Par définition, les personnes à la sensibilité moyenne perçoivent et ressentent les sensations et émotions avec moins d'intensité que les personnes hypersensibles. Elles sont éraflées là ou les âmes hautement sensibles sont déchirées, pour reprendre Flaubert. Elles ont des filtres plus puissants qui trient, priorisent les informations et écartent les détails. Émotionnellement, cela vaut pour les moments désagréables comme les moments enchanteurs. Elles sont bien évidemment atteintes par la colère, la tristesse, la peine, la peur, mais moins longtemps et puissamment qu'une personne à la sensibilité élevée. Elles apprécient et profitent des évènements positifs, beaux et joyeux de l'existence mais ne savourent pas un coucher de soleil, un plat ou une conversation profonde et enrichissante au point d'en avoir systématiquement les larmes aux yeux ou de s'extasier pendant des heures. Elles détectent et comprennent moins instantanément la communication implicite et les émotions qui traversent les autres, il est donc possible qu'elles ne perçoivent pas tout de suite un changement d'humeur, qu'elles passent sans le vouloir à côté d'un besoin de réconfort, de consolation ou d'écoute s'il n'est pas exprimé clairement. Il est important de garder cela en tête car si on se base sur notre propre fonctionnement, on peut vite penser qu'elles sont indifférentes à ce qui nous traverse (et là, c'est le double effet kiss cool. Vous voyez ce que je veux dire ?... ). Comprendre leur fonctionnement et les accepter avec leurs limites aide à faire baisser le curseur de nos attentes, qui sont parfois très grandes. Sensoriellement, elles supportent plus facilement l'effervescence, les lumières, odeurs, bruits forts. Elles mettent plus de temps à saturer face aux stimuli extérieurs car elles en captent moins, et moins fort. Vous voir vous boucher les oreilles ou le nez, plisser des yeux, avoir une grosse baisse d'énergie alors que tout va bien pour elles les laisse peut-être perplexes car elles ne savent pas ce que vous vivez et ressentez, elles ne mesurent pas vos besoins. Il est temps de leur expliquer, non ? :)

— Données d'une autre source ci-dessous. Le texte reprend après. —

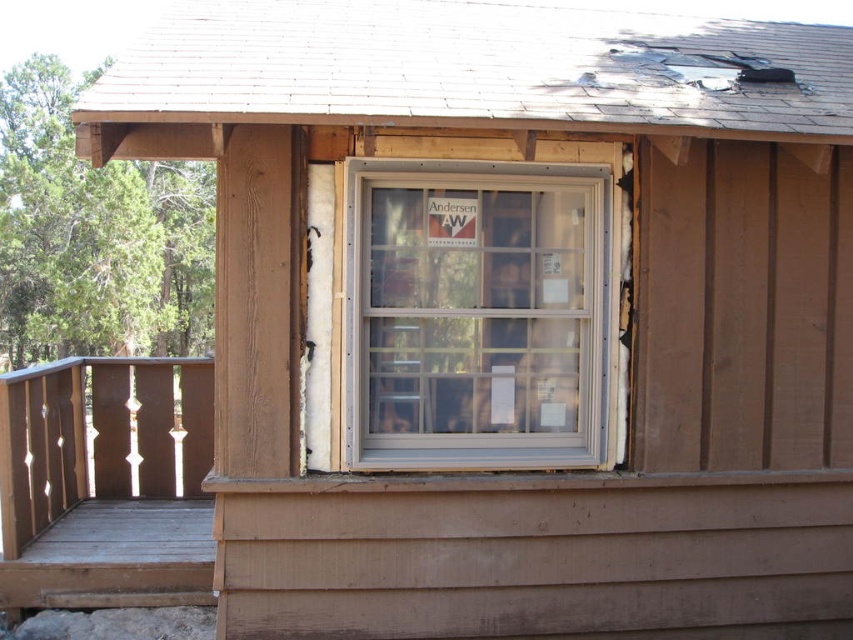 From the picture: You are standing in front of a wooden cabin with a window under renovation. You need to locate the white plastic window at center. What are its coordinates?

The white plastic window at center is located at coordinates point (474,314).

You are standing in front of the wooden cabin and want to inspect the white plastic window at center and the wooden porch at lower left. Which object will appear larger in your field of view?

The white plastic window at center will appear larger in your field of view because it is closer to you than the wooden porch at lower left. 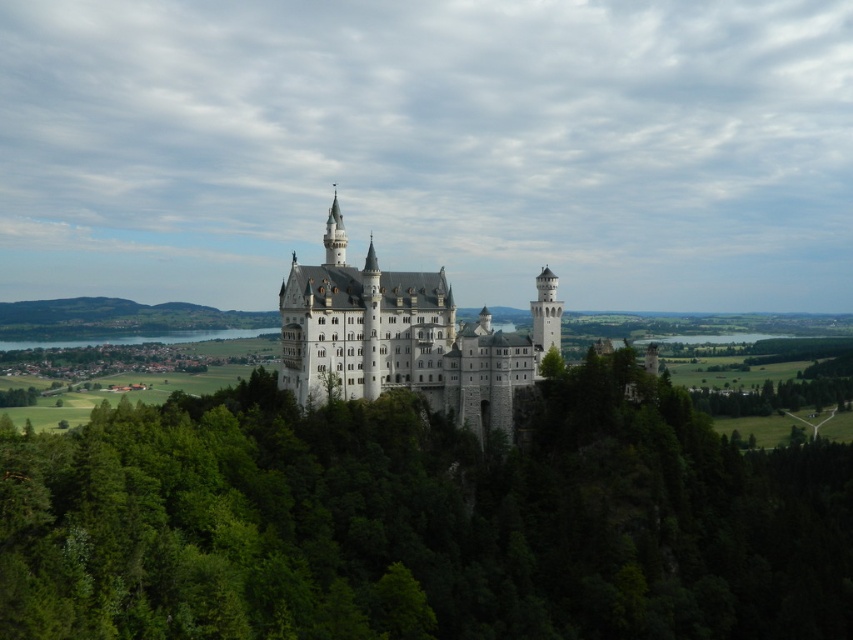 You are standing at the base of Neuschwanstein Castle and want to take a photo of the white stone castle at center with the green leafy trees at center in the background. Which direction should you face to ensure the castle is on the left side of the photo?

You should face to the right of the white stone castle at center so that the castle appears on the left side of the photo with the green leafy trees at center positioned to its right.

You are a tourist standing at the base of Neuschwanstein Castle. You notice the green leafy trees at center and the white stone castle at center. Which structure appears taller from your vantage point?

The white stone castle at center appears taller than the green leafy trees at center because the green leafy trees at center is not as tall as the white stone castle at center.

You are a tourist standing at the base of Neuschwanstein Castle. You want to take a photo that includes both the green leafy trees at center and the white stone castle at center. Given that your camera has a maximum focus range of 20 meters, will you be able to capture both objects in sharp focus?

The green leafy trees at center is 18.65 meters away from the white stone castle at center. Since the distance between them is within the camera maximum focus range of 20 meters, you can capture both objects in sharp focus. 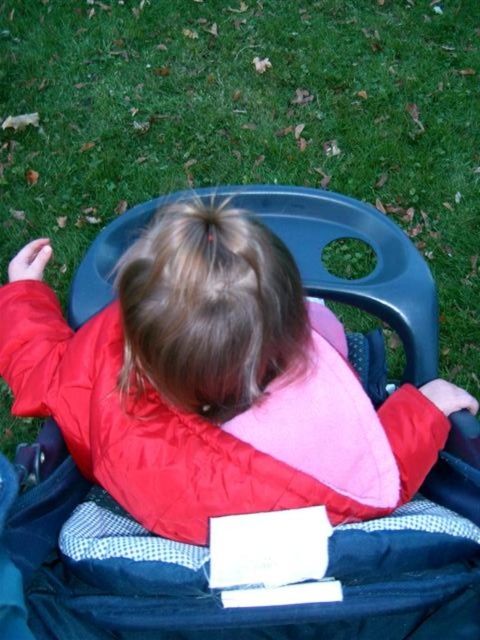 Does green grass at center appear over matte black stroller at center?

Indeed, green grass at center is positioned over matte black stroller at center.

Which is in front, point (284, 60) or point (297, 214)?

Point (297, 214)

Is point (257, 177) positioned after point (383, 481)?

Yes, it is behind point (383, 481).

Find the location of a particular element. The width and height of the screenshot is (480, 640). green grass at center is located at coordinates (248, 120). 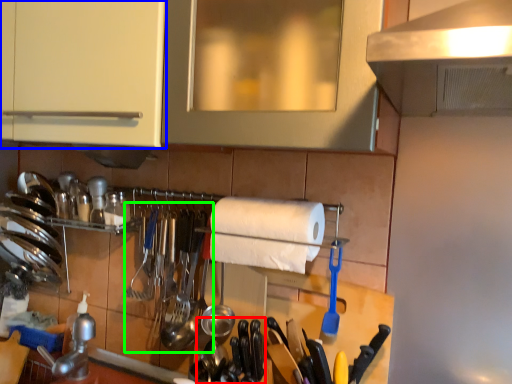 Question: Estimate the real-world distances between objects in this image. Which object is closer to silverware (highlighted by a red box), cabinetry (highlighted by a blue box) or silverware (highlighted by a green box)?

Choices:
 (A) cabinetry
 (B) silverware

Answer: (B) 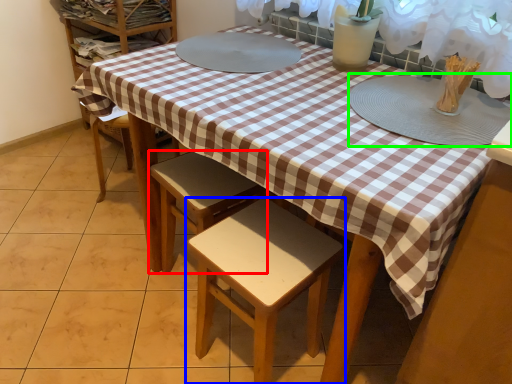 Question: Which object is positioned closest to stool (highlighted by a red box)? Select from stool (highlighted by a blue box) and platter (highlighted by a green box).

Choices:
 (A) stool
 (B) platter

Answer: (A) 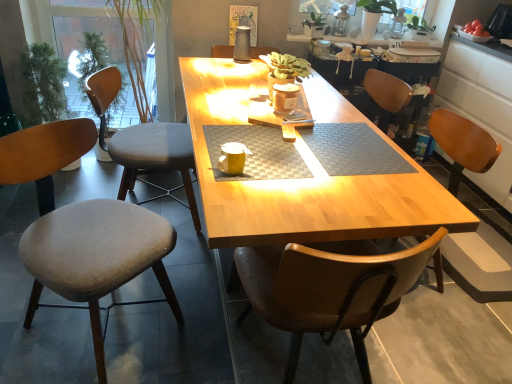 Question: Looking at the image, does gray fabric chair at left, arranged as the 2th chair when viewed from the right, seem bigger or smaller compared to velvet grey chair at left, the 1th chair in the left-to-right sequence?

Choices:
 (A) small
 (B) big

Answer: (B)

Question: Considering the relative positions of gray fabric chair at left, the second chair positioned from the left, and velvet grey chair at left, positioned as the third chair in right-to-left order, in the image provided, is gray fabric chair at left, the second chair positioned from the left, to the left or to the right of velvet grey chair at left, positioned as the third chair in right-to-left order,?

Choices:
 (A) right
 (B) left

Answer: (A)

Question: Which is farther from the wooden chair at right, which ranks as the 1th chair in right-to-left order?

Choices:
 (A) velvet grey chair at left, positioned as the third chair in right-to-left order
 (B) green matte plant at upper right
 (C) yellow matte coffee cup at center
 (D) gray fabric chair at left, arranged as the 2th chair when viewed from the right
 (E) wooden table at center

Answer: (A)

Question: Estimate the real-world distances between objects in this image. Which object is farther from the velvet grey chair at left, positioned as the third chair in right-to-left order?

Choices:
 (A) green matte plant at upper right
 (B) gray fabric chair at left, arranged as the 2th chair when viewed from the right
 (C) wooden chair at right, the 3th chair in the left-to-right sequence
 (D) wooden table at center
 (E) yellow matte coffee cup at center

Answer: (A) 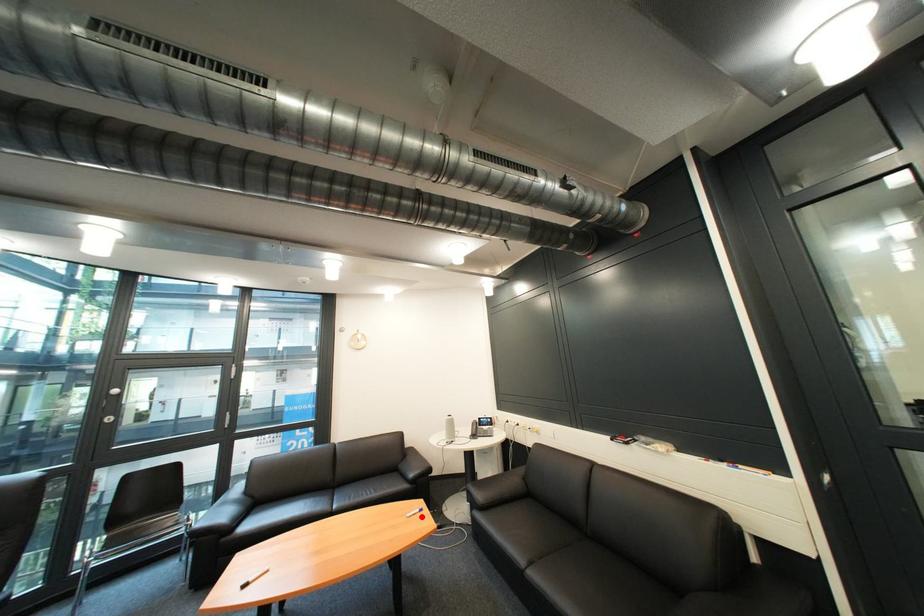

Conseils pour bien communiquer avec ses proches sur son hypersensibilité


  1. Préparez-vous à l'avance : prenez le temps de réfléchir à ce que vous voulez dire et à la manière dont vous souhaitez le dire. N'hésitez pas à noter ce que vous souhaitez exprimer si vous êtes à l'aise à l'écrit, afin d'avoir une ligne directrice pour ne rien oublier de ce qui est important pour vous. Vous pouvez également préparer des exemples qui illustrent comment votre hypersensibilité se manifeste dans votre quotidien, des situations où vous avez ressenti des émotions intenses, où vous avez été submergé (e) par vos sensations.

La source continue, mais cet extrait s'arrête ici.